VISITORS to the major COP26 climate talks in Glasgow today will see a Union flag flying high over the main entrance, but no Saltire.
Photographs from the large queues into the COP26 venues show the main entrance decorated with a Union flag flying above the crowds, as well as the flag of the United Nations.
World leaders are gathering at the SEC today as the two-week UN climate talks kick off, with countries facing pressure to commit to further tackling dangerous temperature increases.
READ MORE: COP26: Nicola Sturgeon to 'catch up' with activist Greta Thunberg later today
The talks in Glasgow are seen as the moment when countries must deliver on pledges made in the accord agreed in Paris six years ago, to limit temperature rises to well below 2C above pre-industrial levels and pursue efforts to curb warming to 1.5C – beyond which the worst impacts will be felt.
Scotland is officially represented by the UK Government and Boris Johnson at the event, although First Minister Nicola Sturgeon is attending and speaking on the role of states and regions in tackling climate change this morning.
Scotland is also one of the five co-chairs of the Under2 Coalition, a group of state and regional governments who work to keep global warming to under 2 degrees.
The country also stepped in to pay for the COP26 Youth Conference when the UK Government decided not to, with Sturgeon noting that young people offer some of the “strongest voices” on climate issues.
In 2019 Boris Johnson told attendees of the Conservative Party that he didn’t want Sturgeon “anywhere near” the global summit.
At the event, not long after he was elected Conservative leader, he said: "I’ll tell you what we’ll do.
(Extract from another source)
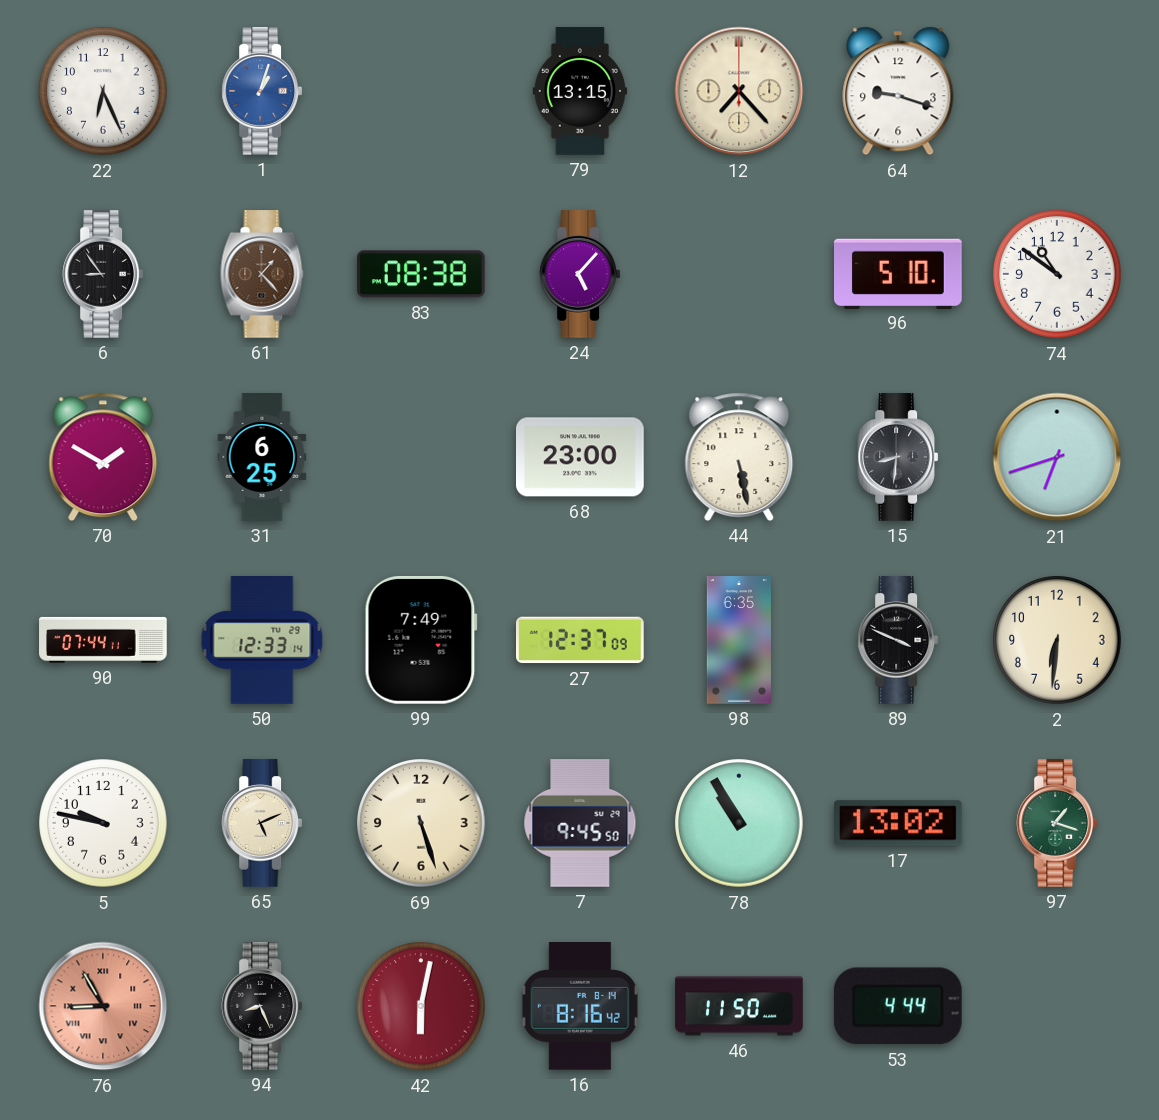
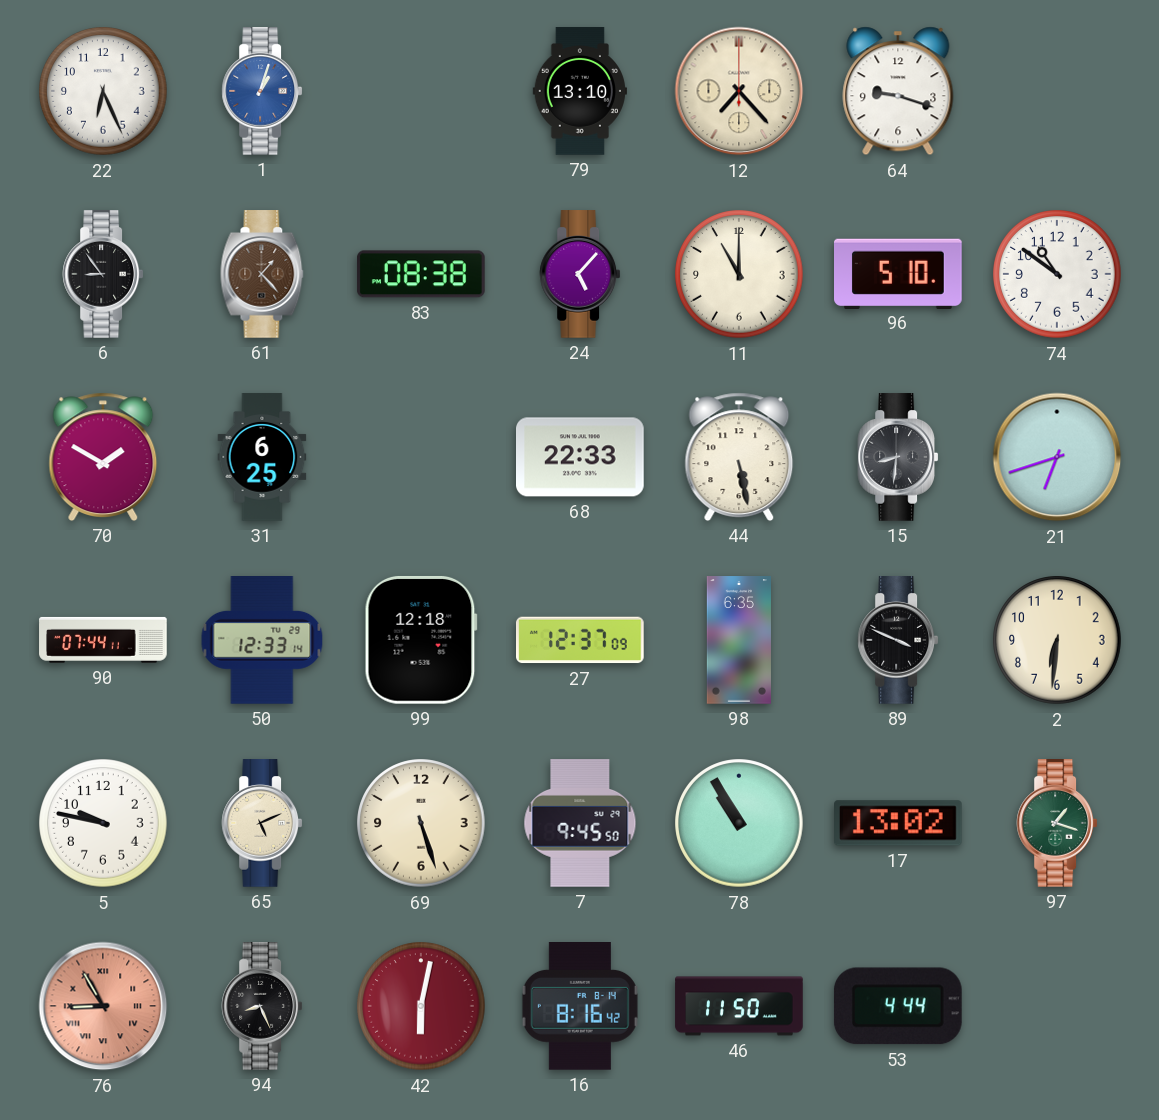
79: 13:15 -> 13:10
11: none -> 11:00
68: 23:00 -> 22:33
99: 7:49 -> 12:18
We make sure – with every policy we pursue, with every investment we make in Scotland, then we put a Union flag on it.
“For instance, the COP26 climate change summit that’s going to be held ... the leaders of the entire world will come to Glasgow.
"I guess I don’t mind seeing a Saltire or two on that summit, but I want to see a Union flag – I don’t want to see Nicola Sturgeon anywhere near it."
The First Minister’s spokesman said at the time that people would be “deeply embarrassed” to hear the PM speak “so childishly”.
Asked about the comments on Sky News this morning, Sturgeon said COP26 is about “trying to save the planet, not about what flags are flying”.
“There’s more than 100 countries going to be here over the next couple of weeks, there will be lots of flags flying.”
“It’s what happens here that happens most … Boris Johnson and I will cross swords on a whole range of issues, not least the future of Scotland when I think that Scotland should be an independent country, round the negotiating table at summits like this in our own right, but that’s not for today and tomorrow. We should all be focused on what needs to be done to make this summit a success … the future of our planet depends on it.”
Recently the Prime Minister U-turned on his 2019 claims – but continued to downplay the role of Scotland’s First Minister at the Glasgow summit.
“Well of course there’s going to be a role for Nicola, for Mark Drakeford, for everybody in the COP26,” he told the BBC.
“It’s a huge undertaking by the whole of the UK,” he added. “Every part of the UK is now working together. What we’ve got to do is we’ve got to lead the world to get everyone to commit to net-zero by 2050.”